Khan did not disclose his next role. He plans to stay at Snap for an unspecified interim period to help with the transition and recruit a new chief business officer.
“This has been a very difficult decision for me to make,” Khan wrote in a note to employees. “There is never a perfect time to say goodbye, but I know that the time is now.”
According to the filing, Khan’s departure is “not related to any disagreement with us on any matter relating to our accounting, strategy, management, operations, policies or practices (financial or otherwise).”
“Imran has been a great partner building our business. We appreciate all of his hard work and wish him the best,” CEO Evan Spiegel said in the filing.
Snap stock was down almost 2% on the news of Khan’s departure.
Khan is leaving Snap at a tumultuous time for the company, which has been suffering from an unpopular redesign and competition from Facebook and Facebook-owned Instagram. Snap’s average revenue per user is about $1.40, significantly lower than Facebook’s $5.97.

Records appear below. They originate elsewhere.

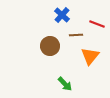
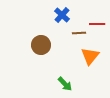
red line: rotated 21 degrees counterclockwise
brown line: moved 3 px right, 2 px up
brown circle: moved 9 px left, 1 px up
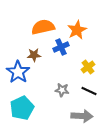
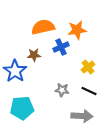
orange star: rotated 18 degrees clockwise
blue star: moved 3 px left, 1 px up
cyan pentagon: rotated 20 degrees clockwise
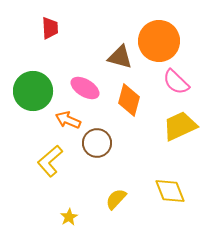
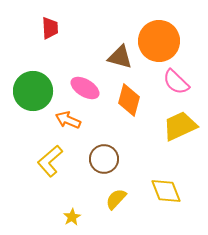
brown circle: moved 7 px right, 16 px down
yellow diamond: moved 4 px left
yellow star: moved 3 px right
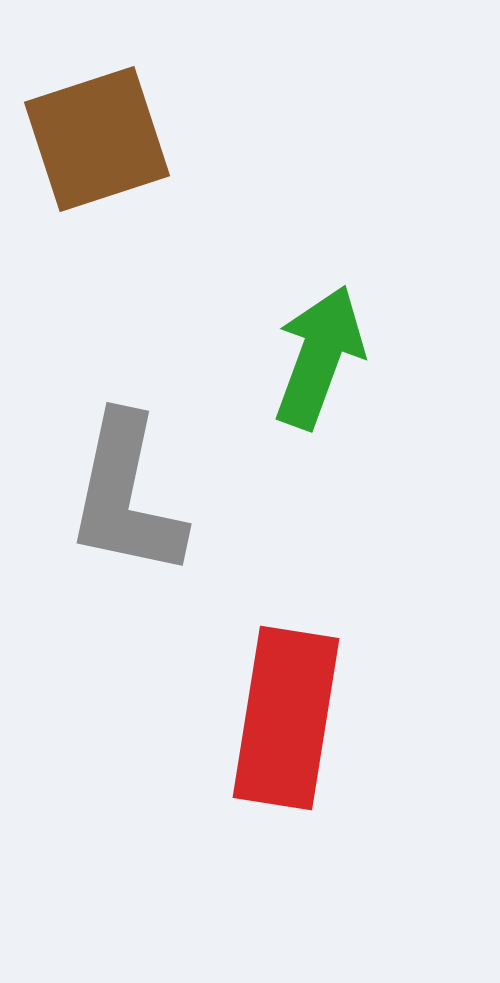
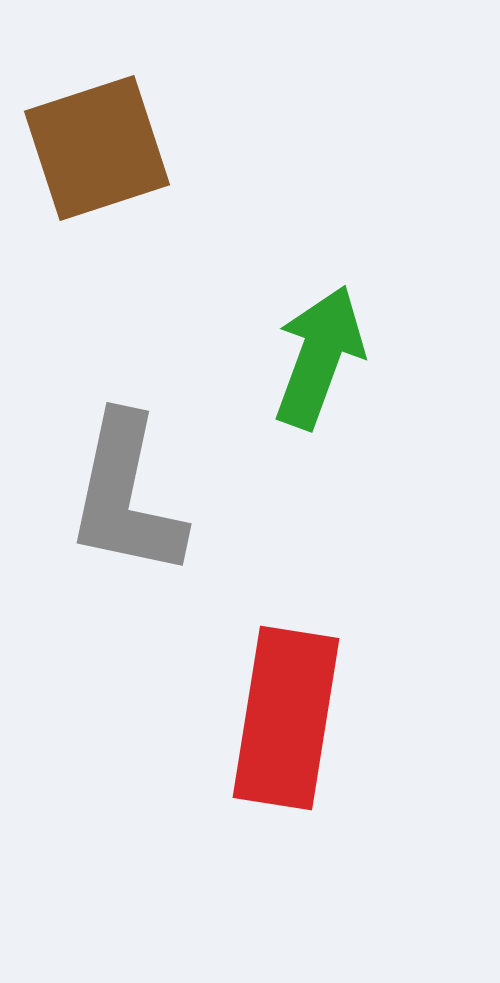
brown square: moved 9 px down
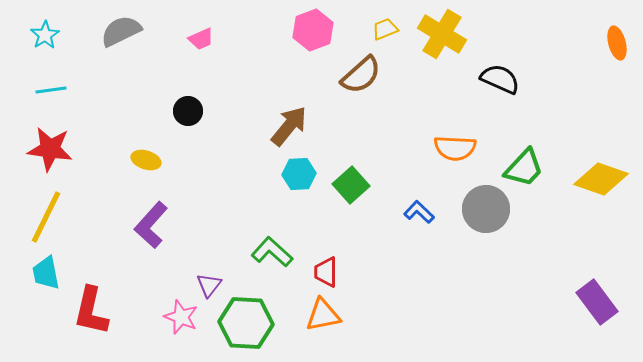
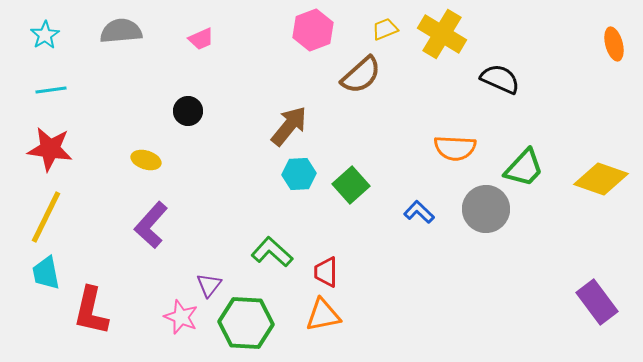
gray semicircle: rotated 21 degrees clockwise
orange ellipse: moved 3 px left, 1 px down
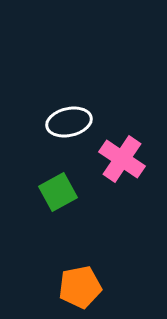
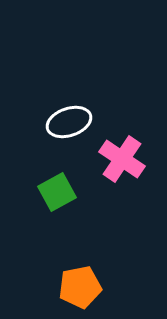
white ellipse: rotated 6 degrees counterclockwise
green square: moved 1 px left
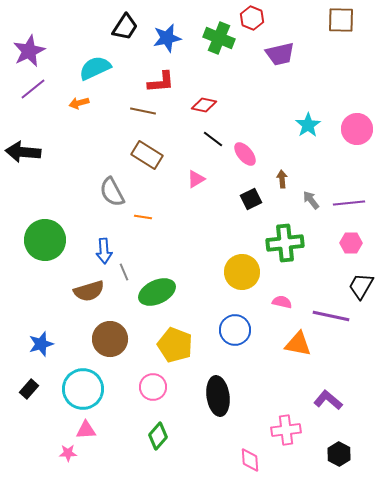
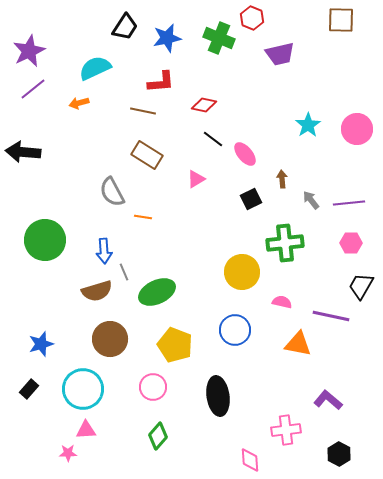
brown semicircle at (89, 291): moved 8 px right
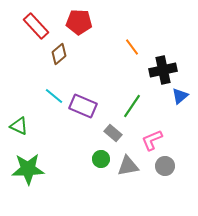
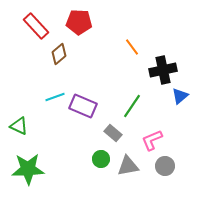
cyan line: moved 1 px right, 1 px down; rotated 60 degrees counterclockwise
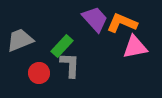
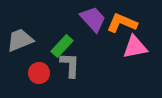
purple trapezoid: moved 2 px left
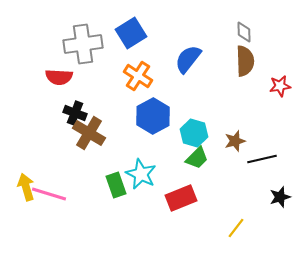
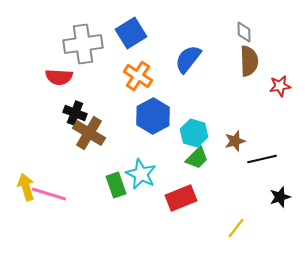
brown semicircle: moved 4 px right
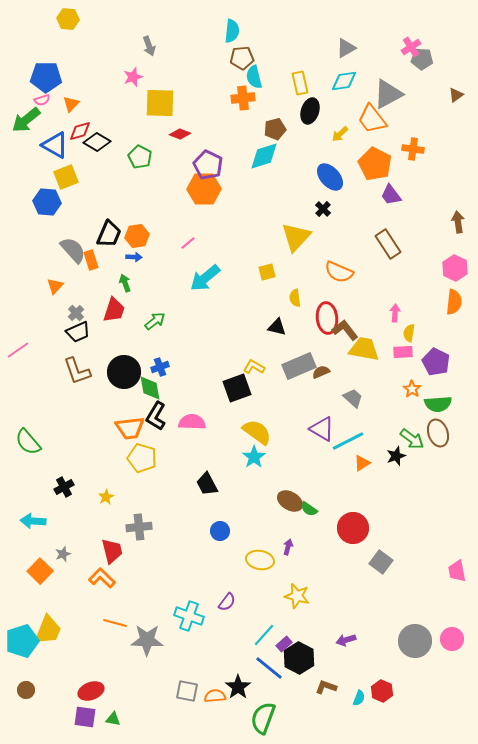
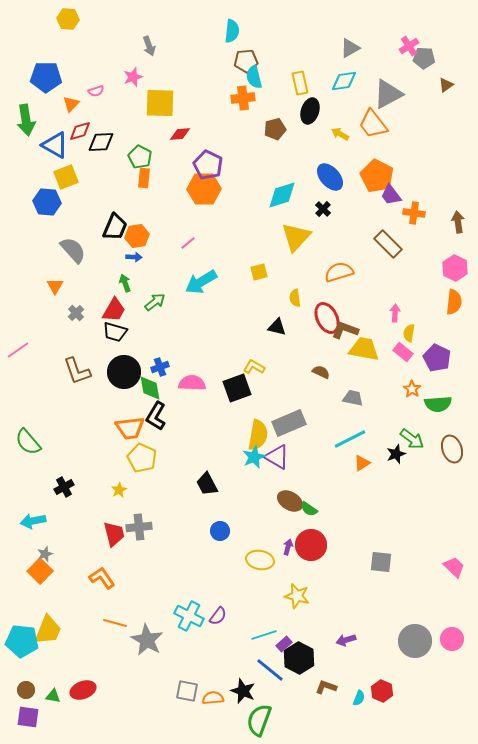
pink cross at (411, 47): moved 2 px left, 1 px up
gray triangle at (346, 48): moved 4 px right
brown pentagon at (242, 58): moved 4 px right, 3 px down
gray pentagon at (422, 59): moved 2 px right, 1 px up
brown triangle at (456, 95): moved 10 px left, 10 px up
pink semicircle at (42, 100): moved 54 px right, 9 px up
orange trapezoid at (372, 119): moved 1 px right, 5 px down
green arrow at (26, 120): rotated 60 degrees counterclockwise
red diamond at (180, 134): rotated 25 degrees counterclockwise
yellow arrow at (340, 134): rotated 72 degrees clockwise
black diamond at (97, 142): moved 4 px right; rotated 32 degrees counterclockwise
orange cross at (413, 149): moved 1 px right, 64 px down
cyan diamond at (264, 156): moved 18 px right, 39 px down
orange pentagon at (375, 164): moved 2 px right, 12 px down
black trapezoid at (109, 234): moved 6 px right, 7 px up
brown rectangle at (388, 244): rotated 12 degrees counterclockwise
orange rectangle at (91, 260): moved 53 px right, 82 px up; rotated 24 degrees clockwise
yellow square at (267, 272): moved 8 px left
orange semicircle at (339, 272): rotated 140 degrees clockwise
cyan arrow at (205, 278): moved 4 px left, 4 px down; rotated 8 degrees clockwise
orange triangle at (55, 286): rotated 12 degrees counterclockwise
red trapezoid at (114, 310): rotated 12 degrees clockwise
red ellipse at (327, 318): rotated 20 degrees counterclockwise
green arrow at (155, 321): moved 19 px up
brown L-shape at (345, 330): rotated 32 degrees counterclockwise
black trapezoid at (78, 332): moved 37 px right; rotated 40 degrees clockwise
pink rectangle at (403, 352): rotated 42 degrees clockwise
purple pentagon at (436, 362): moved 1 px right, 4 px up
gray rectangle at (299, 366): moved 10 px left, 57 px down
brown semicircle at (321, 372): rotated 48 degrees clockwise
gray trapezoid at (353, 398): rotated 30 degrees counterclockwise
pink semicircle at (192, 422): moved 39 px up
purple triangle at (322, 429): moved 45 px left, 28 px down
yellow semicircle at (257, 432): moved 1 px right, 3 px down; rotated 64 degrees clockwise
brown ellipse at (438, 433): moved 14 px right, 16 px down
cyan line at (348, 441): moved 2 px right, 2 px up
black star at (396, 456): moved 2 px up
cyan star at (254, 457): rotated 10 degrees clockwise
yellow pentagon at (142, 458): rotated 8 degrees clockwise
yellow star at (106, 497): moved 13 px right, 7 px up
cyan arrow at (33, 521): rotated 15 degrees counterclockwise
red circle at (353, 528): moved 42 px left, 17 px down
red trapezoid at (112, 551): moved 2 px right, 17 px up
gray star at (63, 554): moved 18 px left
gray square at (381, 562): rotated 30 degrees counterclockwise
pink trapezoid at (457, 571): moved 3 px left, 4 px up; rotated 145 degrees clockwise
orange L-shape at (102, 578): rotated 12 degrees clockwise
purple semicircle at (227, 602): moved 9 px left, 14 px down
cyan cross at (189, 616): rotated 8 degrees clockwise
cyan line at (264, 635): rotated 30 degrees clockwise
gray star at (147, 640): rotated 28 degrees clockwise
cyan pentagon at (22, 641): rotated 24 degrees clockwise
blue line at (269, 668): moved 1 px right, 2 px down
black star at (238, 687): moved 5 px right, 4 px down; rotated 15 degrees counterclockwise
red ellipse at (91, 691): moved 8 px left, 1 px up
orange semicircle at (215, 696): moved 2 px left, 2 px down
purple square at (85, 717): moved 57 px left
green semicircle at (263, 718): moved 4 px left, 2 px down
green triangle at (113, 719): moved 60 px left, 23 px up
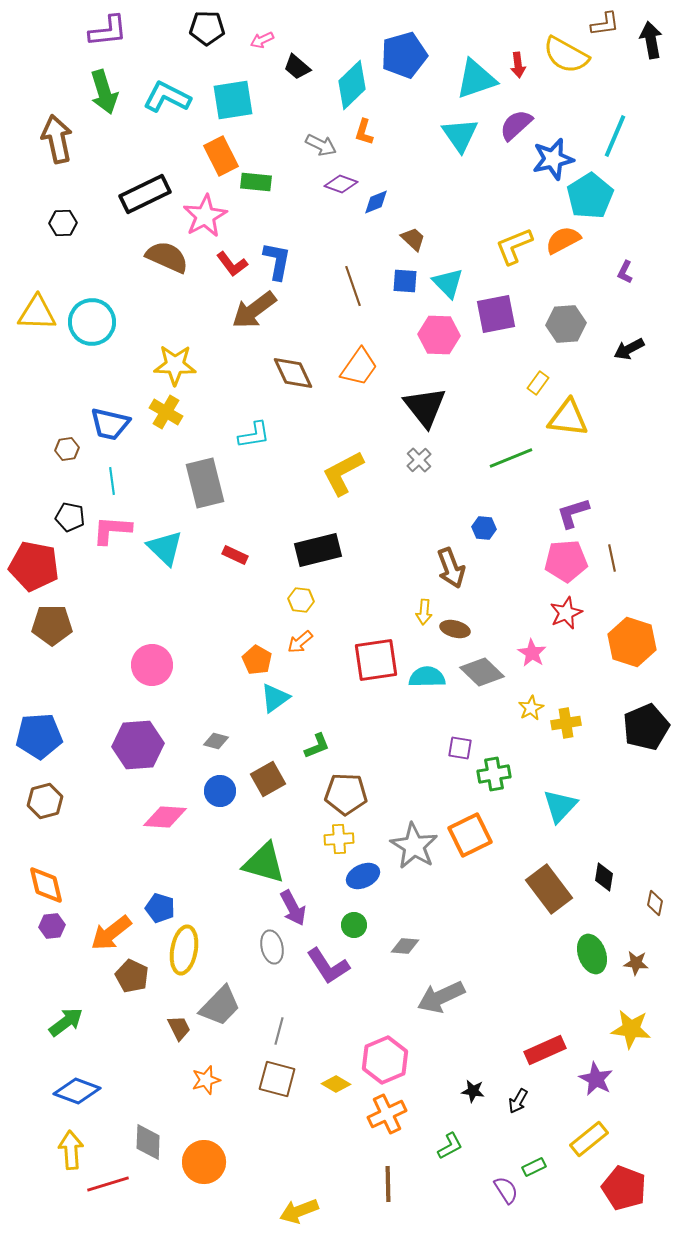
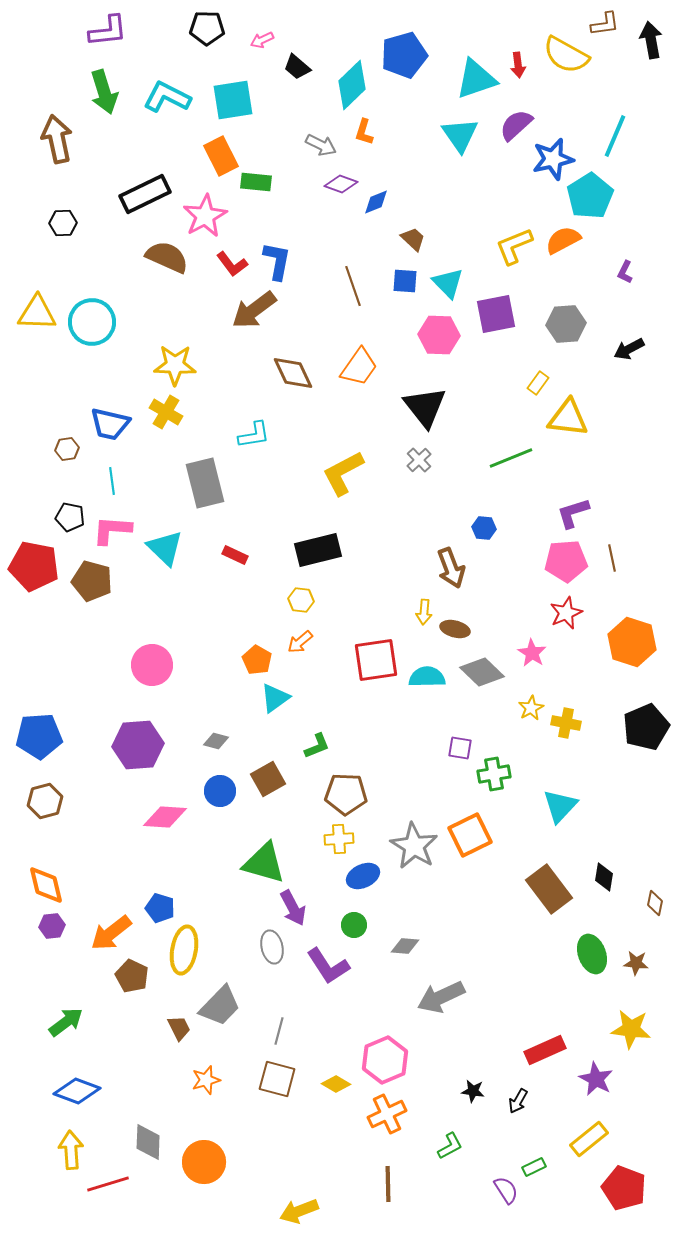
brown pentagon at (52, 625): moved 40 px right, 44 px up; rotated 15 degrees clockwise
yellow cross at (566, 723): rotated 20 degrees clockwise
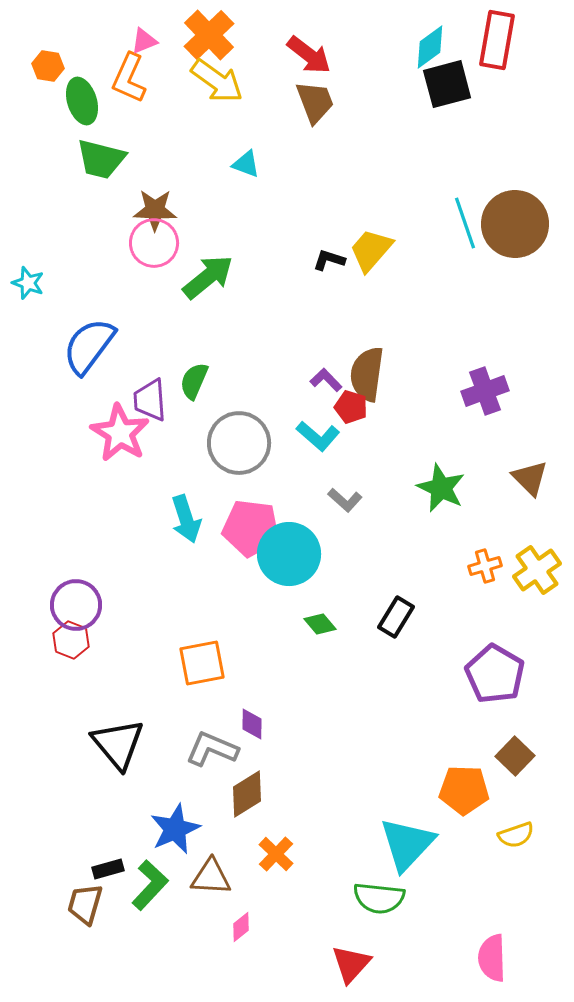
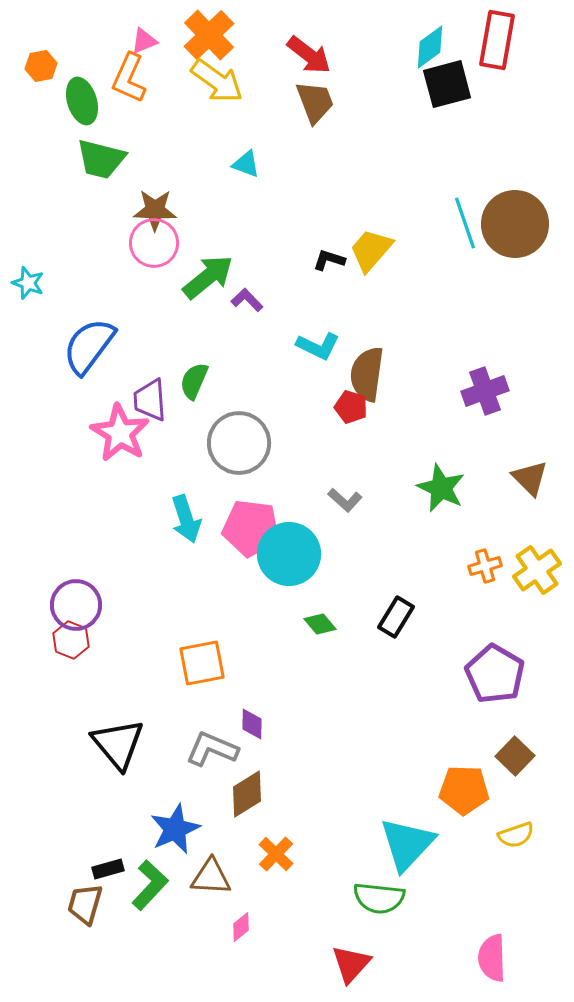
orange hexagon at (48, 66): moved 7 px left; rotated 20 degrees counterclockwise
purple L-shape at (326, 380): moved 79 px left, 80 px up
cyan L-shape at (318, 436): moved 90 px up; rotated 15 degrees counterclockwise
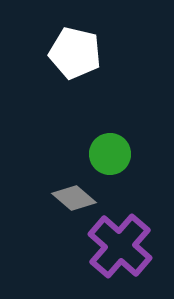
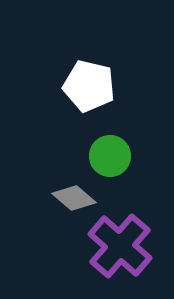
white pentagon: moved 14 px right, 33 px down
green circle: moved 2 px down
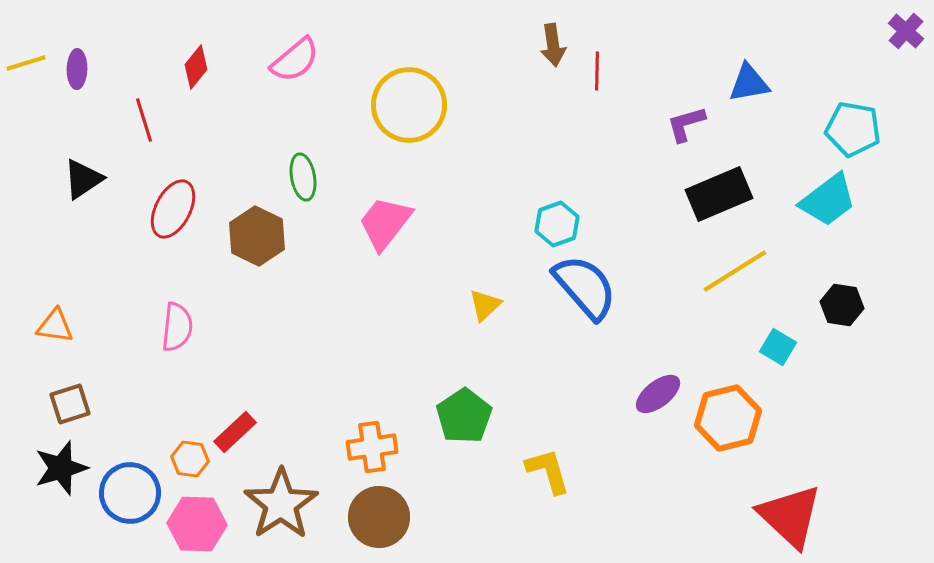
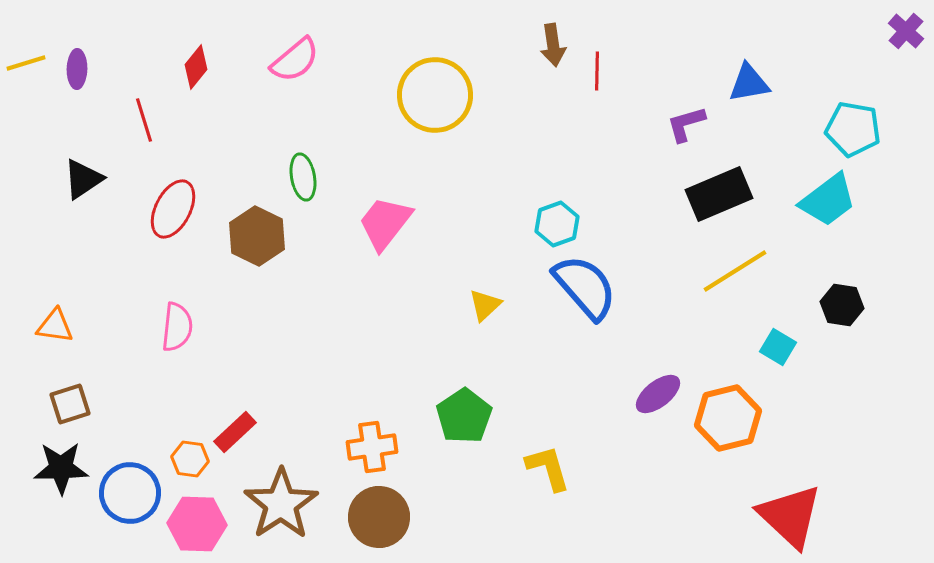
yellow circle at (409, 105): moved 26 px right, 10 px up
black star at (61, 468): rotated 16 degrees clockwise
yellow L-shape at (548, 471): moved 3 px up
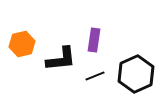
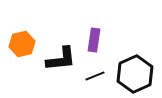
black hexagon: moved 1 px left
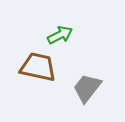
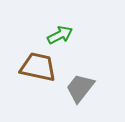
gray trapezoid: moved 7 px left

While Snap’s Q2 revenues were up 44% to $262 million, daily active users decreased for the first time by 3 million.
Khan is a former Wall Street trader and served as the company’s brains on all things ad tech. While Snap has been successful at quickly rolling out a suite of programmatic buying tools, from a self-serve platform to a measurement pixel, its transition to programmatic was accompanied by plummeting CPMs. And despite creating innovative ad units like AR lenses, Snap is slowly losing users outside of its core demo.
Khan’s exit also underscores Snap’s trouble retaining key personnel. In 2016, Khan brought on Viacom sales exec Jeff Lucas to transform the messaging app into a digital TV powerhouse. In April, Lucas left the company to lead Oath’s American sales.
With Snap’s stock down, its stock-based compensation is less valuable and therefore could lead to more high-level exits at the company, Wieser added.
“The latter point is something I considered as a particularly big risk for Snap at the time of their IPO, given how much they were using stock for compensation, and it may contribute to more departure risks."